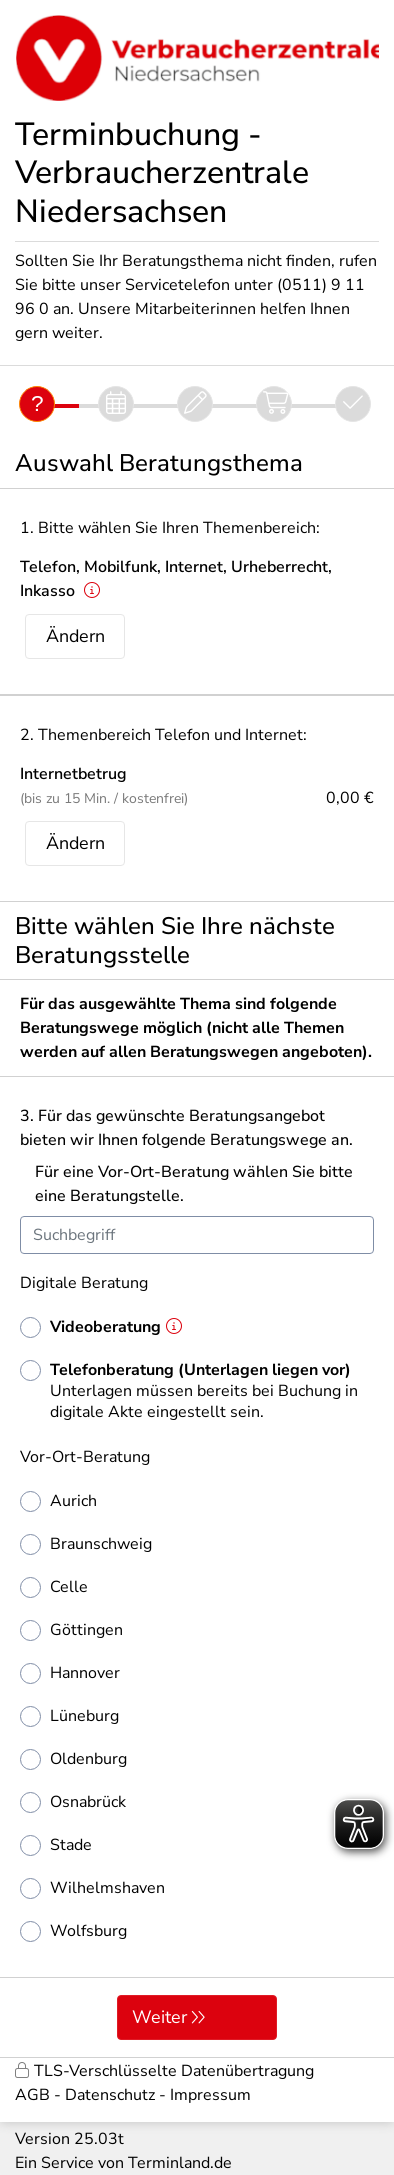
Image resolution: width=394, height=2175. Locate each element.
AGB (32, 2095)
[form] (197, 1518)
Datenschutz (110, 2095)
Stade (56, 1845)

Task goal: The records above must be repeated exactly, minus their pictures.

Completed task:
Image resolution: width=394, height=2175. Locate each element.
AGB (32, 2095)
[form] (197, 1518)
Datenschutz (110, 2095)
Stade (56, 1845)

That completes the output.